- [Exercise instructions] Could you find every line in the entries below that holds the word "Helfen" and copy it?
***** Dataset records
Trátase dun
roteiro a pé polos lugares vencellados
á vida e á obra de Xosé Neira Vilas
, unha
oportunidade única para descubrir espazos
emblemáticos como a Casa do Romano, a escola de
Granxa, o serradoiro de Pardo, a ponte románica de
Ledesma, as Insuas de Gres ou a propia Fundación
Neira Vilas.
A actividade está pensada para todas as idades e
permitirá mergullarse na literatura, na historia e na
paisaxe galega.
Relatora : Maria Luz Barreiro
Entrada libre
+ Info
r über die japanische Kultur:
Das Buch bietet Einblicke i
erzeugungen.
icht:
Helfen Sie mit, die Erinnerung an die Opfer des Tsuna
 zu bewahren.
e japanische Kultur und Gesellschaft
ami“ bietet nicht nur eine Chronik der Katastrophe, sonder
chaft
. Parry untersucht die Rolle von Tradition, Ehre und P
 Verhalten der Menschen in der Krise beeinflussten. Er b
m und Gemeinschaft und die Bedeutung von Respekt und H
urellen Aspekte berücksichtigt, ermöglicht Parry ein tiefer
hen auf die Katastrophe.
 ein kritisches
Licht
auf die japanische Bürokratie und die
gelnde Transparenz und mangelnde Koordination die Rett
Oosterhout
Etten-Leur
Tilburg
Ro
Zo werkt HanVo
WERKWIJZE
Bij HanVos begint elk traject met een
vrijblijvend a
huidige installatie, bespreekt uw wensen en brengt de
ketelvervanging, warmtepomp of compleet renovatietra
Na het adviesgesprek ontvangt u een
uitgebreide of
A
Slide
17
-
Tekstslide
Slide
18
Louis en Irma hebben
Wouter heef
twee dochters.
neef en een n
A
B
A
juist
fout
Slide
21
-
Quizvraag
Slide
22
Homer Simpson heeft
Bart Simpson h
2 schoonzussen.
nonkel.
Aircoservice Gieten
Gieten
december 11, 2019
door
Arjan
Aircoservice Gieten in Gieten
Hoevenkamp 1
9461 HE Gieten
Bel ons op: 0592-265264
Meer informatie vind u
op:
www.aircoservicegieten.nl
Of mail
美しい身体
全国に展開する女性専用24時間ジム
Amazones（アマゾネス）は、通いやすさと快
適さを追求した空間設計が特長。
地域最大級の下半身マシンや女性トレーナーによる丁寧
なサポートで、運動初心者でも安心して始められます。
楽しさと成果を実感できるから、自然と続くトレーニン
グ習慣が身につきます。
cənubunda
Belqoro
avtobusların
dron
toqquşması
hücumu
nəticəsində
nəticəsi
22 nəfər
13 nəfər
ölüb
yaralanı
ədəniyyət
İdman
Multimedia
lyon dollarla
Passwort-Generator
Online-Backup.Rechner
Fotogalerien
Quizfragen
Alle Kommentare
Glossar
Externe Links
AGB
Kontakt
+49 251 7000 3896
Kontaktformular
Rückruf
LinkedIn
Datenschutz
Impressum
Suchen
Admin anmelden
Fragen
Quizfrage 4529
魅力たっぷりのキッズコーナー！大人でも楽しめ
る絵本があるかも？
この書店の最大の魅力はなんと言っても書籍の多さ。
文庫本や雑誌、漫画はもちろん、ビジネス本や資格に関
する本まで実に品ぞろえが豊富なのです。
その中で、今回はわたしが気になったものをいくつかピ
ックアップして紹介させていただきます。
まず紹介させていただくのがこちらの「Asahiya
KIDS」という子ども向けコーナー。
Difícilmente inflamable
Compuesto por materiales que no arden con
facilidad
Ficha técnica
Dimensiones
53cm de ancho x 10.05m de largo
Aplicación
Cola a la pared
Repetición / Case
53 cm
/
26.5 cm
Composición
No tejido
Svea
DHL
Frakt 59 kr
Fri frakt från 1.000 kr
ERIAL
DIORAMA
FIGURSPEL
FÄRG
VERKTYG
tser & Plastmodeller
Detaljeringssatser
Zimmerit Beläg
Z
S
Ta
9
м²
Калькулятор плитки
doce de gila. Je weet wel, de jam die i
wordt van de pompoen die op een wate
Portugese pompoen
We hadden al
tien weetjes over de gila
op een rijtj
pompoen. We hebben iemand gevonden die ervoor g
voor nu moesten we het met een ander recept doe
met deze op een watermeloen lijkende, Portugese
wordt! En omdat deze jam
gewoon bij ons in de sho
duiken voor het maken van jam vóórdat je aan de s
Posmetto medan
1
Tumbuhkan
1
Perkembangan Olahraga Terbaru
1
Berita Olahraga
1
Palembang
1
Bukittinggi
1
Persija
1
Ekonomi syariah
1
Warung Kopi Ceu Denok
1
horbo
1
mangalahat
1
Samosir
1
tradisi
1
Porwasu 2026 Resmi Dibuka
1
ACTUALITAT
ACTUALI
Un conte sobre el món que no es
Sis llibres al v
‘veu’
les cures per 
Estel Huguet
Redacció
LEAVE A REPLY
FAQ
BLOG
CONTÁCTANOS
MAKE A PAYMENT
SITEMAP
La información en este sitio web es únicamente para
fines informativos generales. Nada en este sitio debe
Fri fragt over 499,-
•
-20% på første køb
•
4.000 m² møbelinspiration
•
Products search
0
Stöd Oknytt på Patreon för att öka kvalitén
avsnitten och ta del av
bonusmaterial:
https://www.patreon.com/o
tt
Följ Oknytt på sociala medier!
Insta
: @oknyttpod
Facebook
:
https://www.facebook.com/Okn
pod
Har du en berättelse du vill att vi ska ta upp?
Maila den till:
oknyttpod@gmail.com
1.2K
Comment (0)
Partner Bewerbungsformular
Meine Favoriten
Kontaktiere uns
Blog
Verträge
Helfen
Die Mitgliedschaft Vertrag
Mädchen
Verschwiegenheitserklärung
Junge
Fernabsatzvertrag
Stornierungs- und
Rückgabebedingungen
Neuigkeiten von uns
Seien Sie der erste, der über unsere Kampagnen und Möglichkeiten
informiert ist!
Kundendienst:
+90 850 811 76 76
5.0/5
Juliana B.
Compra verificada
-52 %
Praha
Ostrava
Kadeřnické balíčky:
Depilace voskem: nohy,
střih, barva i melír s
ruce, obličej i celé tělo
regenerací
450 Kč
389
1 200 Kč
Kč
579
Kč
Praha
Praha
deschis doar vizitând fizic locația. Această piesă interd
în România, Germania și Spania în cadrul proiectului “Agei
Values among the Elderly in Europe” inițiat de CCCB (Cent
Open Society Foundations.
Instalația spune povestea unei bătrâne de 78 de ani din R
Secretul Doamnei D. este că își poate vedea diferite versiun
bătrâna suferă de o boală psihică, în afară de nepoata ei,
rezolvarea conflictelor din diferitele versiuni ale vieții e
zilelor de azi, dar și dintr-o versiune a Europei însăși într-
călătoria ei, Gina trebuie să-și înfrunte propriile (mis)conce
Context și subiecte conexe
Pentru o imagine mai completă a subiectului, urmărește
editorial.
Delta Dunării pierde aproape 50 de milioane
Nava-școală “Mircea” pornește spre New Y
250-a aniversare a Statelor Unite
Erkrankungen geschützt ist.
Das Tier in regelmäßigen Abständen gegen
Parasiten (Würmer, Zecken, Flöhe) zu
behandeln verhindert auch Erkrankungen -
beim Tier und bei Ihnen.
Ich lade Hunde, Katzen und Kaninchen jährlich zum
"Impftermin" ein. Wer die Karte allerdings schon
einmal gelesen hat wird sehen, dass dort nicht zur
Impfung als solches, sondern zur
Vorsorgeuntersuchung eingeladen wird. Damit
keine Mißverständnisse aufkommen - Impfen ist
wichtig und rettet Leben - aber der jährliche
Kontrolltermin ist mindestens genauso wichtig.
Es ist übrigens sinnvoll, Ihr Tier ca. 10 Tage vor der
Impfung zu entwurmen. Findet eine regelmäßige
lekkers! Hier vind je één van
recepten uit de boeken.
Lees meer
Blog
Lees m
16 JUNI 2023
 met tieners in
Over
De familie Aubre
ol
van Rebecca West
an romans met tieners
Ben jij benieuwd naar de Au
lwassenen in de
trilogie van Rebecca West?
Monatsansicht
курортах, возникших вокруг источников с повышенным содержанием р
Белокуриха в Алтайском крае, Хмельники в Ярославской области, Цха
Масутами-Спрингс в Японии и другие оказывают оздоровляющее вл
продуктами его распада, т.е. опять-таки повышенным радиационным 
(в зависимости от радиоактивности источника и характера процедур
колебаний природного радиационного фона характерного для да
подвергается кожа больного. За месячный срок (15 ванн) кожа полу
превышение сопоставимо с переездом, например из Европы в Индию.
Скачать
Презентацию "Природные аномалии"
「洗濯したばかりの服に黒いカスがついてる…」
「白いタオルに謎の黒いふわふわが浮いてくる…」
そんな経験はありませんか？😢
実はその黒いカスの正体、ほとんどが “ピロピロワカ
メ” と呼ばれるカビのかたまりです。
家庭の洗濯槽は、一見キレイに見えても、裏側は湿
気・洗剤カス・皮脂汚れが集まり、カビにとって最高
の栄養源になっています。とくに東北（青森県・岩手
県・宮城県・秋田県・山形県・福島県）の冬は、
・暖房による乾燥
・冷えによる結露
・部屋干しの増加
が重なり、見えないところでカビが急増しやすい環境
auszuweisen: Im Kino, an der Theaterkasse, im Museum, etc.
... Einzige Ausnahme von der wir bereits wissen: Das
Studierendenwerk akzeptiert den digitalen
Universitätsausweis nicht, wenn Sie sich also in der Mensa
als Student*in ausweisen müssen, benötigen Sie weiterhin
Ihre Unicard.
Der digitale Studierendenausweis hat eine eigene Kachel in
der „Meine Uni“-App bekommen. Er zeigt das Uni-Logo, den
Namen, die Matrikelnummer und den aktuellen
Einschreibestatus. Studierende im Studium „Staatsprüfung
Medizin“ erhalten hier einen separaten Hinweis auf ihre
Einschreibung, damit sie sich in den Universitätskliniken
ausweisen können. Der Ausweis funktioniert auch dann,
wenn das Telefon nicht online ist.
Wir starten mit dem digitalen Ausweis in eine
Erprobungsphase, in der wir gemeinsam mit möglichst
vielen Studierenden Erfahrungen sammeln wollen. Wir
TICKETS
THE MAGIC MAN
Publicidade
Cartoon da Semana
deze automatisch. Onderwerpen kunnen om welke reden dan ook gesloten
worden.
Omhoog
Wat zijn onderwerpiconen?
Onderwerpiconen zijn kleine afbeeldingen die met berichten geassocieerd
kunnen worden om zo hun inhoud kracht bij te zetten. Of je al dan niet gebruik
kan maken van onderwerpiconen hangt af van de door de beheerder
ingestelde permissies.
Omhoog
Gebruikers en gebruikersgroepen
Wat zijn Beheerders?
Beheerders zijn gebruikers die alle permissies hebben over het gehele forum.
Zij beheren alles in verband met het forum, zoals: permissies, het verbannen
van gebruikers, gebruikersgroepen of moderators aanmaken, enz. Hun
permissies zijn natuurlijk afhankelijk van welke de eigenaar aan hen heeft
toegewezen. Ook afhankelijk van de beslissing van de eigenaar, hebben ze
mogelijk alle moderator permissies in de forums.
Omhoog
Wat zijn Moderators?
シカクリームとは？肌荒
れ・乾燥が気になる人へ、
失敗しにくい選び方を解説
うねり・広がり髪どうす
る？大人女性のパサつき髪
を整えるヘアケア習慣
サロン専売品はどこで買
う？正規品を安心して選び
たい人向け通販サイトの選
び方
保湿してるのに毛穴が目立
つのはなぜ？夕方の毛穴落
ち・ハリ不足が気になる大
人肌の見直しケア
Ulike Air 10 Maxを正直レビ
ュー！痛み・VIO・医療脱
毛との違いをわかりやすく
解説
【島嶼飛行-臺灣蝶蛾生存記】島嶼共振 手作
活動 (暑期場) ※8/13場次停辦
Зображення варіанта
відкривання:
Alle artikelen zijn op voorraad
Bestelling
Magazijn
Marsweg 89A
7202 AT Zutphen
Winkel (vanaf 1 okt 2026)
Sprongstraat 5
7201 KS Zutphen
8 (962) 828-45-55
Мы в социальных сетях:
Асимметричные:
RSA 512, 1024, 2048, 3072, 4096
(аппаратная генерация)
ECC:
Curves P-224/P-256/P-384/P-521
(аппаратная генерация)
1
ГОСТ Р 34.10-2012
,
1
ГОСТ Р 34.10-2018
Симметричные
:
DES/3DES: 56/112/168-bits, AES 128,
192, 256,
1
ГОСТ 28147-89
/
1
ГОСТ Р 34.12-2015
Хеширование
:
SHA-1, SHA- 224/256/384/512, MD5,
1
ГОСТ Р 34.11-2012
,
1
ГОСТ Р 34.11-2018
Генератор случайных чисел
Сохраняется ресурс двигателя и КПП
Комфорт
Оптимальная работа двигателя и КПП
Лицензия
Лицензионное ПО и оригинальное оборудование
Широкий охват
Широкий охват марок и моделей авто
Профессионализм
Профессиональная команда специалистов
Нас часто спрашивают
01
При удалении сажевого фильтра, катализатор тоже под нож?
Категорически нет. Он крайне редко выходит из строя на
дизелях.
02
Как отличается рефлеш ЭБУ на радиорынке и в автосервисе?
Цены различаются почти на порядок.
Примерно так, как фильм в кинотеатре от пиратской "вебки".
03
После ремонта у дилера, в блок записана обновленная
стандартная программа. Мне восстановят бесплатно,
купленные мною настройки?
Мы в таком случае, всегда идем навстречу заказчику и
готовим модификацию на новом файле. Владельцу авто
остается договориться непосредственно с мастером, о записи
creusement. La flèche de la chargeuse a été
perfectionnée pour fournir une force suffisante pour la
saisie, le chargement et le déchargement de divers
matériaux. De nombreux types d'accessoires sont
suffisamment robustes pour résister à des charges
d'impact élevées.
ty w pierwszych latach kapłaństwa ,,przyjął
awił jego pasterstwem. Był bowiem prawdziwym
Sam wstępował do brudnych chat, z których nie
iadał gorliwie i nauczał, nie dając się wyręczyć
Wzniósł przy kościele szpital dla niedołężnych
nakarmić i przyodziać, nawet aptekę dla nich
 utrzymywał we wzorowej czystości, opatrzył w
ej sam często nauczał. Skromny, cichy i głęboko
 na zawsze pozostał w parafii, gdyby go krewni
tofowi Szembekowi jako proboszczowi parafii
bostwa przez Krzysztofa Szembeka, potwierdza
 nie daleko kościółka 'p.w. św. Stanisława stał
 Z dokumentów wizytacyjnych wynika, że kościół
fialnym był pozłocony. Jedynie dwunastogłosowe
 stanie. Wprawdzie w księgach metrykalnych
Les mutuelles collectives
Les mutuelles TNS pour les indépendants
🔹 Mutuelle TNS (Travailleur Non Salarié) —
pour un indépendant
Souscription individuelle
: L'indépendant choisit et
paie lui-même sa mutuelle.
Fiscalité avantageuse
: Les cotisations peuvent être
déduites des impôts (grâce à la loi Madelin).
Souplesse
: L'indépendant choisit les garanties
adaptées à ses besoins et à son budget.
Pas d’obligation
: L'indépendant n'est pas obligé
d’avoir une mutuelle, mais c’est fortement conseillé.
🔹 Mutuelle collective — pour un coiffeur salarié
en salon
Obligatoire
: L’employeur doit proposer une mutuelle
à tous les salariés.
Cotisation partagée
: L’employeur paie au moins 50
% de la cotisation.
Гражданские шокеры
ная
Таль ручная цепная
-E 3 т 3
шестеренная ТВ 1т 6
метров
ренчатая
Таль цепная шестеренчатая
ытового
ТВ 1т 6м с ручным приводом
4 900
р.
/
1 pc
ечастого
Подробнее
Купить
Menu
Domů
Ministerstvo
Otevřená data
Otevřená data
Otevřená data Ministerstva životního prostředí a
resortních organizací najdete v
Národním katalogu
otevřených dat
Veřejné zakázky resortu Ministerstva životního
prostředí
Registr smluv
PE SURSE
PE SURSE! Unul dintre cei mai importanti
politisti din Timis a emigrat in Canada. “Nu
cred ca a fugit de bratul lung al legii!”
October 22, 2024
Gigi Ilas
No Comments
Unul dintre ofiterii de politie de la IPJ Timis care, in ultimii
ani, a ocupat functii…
**********
- [Exercise answer]
Helfen Sie mit, die Erinnerung an die Opfer des Tsuna
Helfen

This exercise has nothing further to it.